家は学校の西二キロばかりの所に見つけて貰った。二階建の二軒長屋、新築である。
翌朝校庭で新任式が行なわれた。校庭といったって猫の額ほどの小庭である。千坪しかないという。ここに千四百五十名の生徒が集まるのである。一中でのデビューは友人の洋服で行ったが、ここではモーニングを着て来なさいとの校長の注文である。細いズボンの時代物で折り返しもないのが気になったがやむを得ぬ。
校長の紹介の後で朝礼台に立った。粛としてせき払い一つない。針金でぴんと張った帽子をかむり、脚には真白のボタン式海軍型ゲートルをはいている。山賊型の一中生とは見るからに大違いだ。一中では毎日毎日が戦場に臨む心境で、気合をぬくと授業にならなかったが、ここでは心豊かに丸腰でも大丈夫だろうと想像された。
「どうだね、感想は?」
と式を終わって校長がきくので、
「全然違いますね、山中とは。おとなしいですなあ。」
と言うと、
「ここでは北中生としての気品を保てというのがモットーです。ゼントルマンを育成するというのが生徒を指導する原理となってるようです。そのつもりでやってください。やり甲斐のある所ですよ。」
と力をこめて語られるのであった。
サンバも三十五オになったので、神様がこんな所へまわしてくれたのであろう。賢明な天の配剤である。

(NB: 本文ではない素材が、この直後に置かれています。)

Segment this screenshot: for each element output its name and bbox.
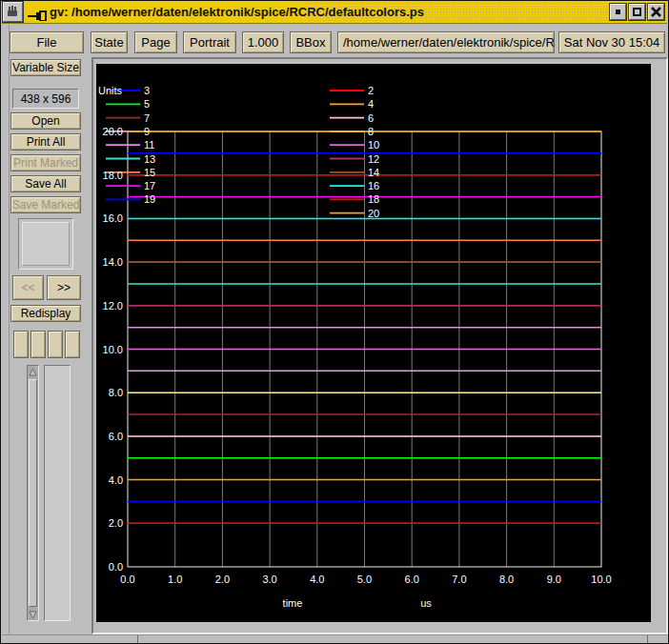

翌日授業開始、まず四年生だ。からだは大きいが猫のようにおとなしい。まるで一中の二年生でもやっている感じである。質問でも丁寧だ。すっかり警戒心を解いて午後の授業に出ると三年二組であるべき筈の教室に三組の表札がかかっている。はて間違えたかなと後返りしてみるとそこには一組の札がかかっている。
此所だけいれかわっているのである。
入口で不思議だ。一組から順番になっている筈なのに組名が「やったな」と気がついた。また元の室へ引きかえして
「ここは二組でないか。」
「そうです。」
教壇に上がるや否や
「誰が表札をいれかえた。」と全員をなめまわしたら、
「はい僕です。」
と神妙に申し出た奴がある。からだは大きいが頭脳の回転はあまりよさそうには見えぬ。
「馬鹿者!」
と怒鳴りつけた。サンバよりか遥かにソフトのつもりであったが、それでも北中では前代未聞の凄味があったらしい。皆が顔色をかえて静まりかえっているので、
「正直に申し出た点はよろしい。今後やったら承知しないぞ。」
とちょっぴりおどしをかけてけりにしておいた。おとなしいたって油断はならぬ。
ここでは出席簿は身長順になっている。見ただけでは成績はわからない。僕は問答式の授業をやるのでおよその実力は勘で掴むことができるが一中と大差はないようである。
ただ言葉が違う。あのよう、先生あんまり早やあで、もっとゆっくりやってちょうという名古屋弁から、先生そない早う進みはったらわかれへんよってに、もっとゆっくりやっておくんなはれになった。名古屋のごつごつした語調から鰻のようにぬめぬめしたものに激変したのである。野武士から町人の世界にとぴこんだのだからやむを得ない。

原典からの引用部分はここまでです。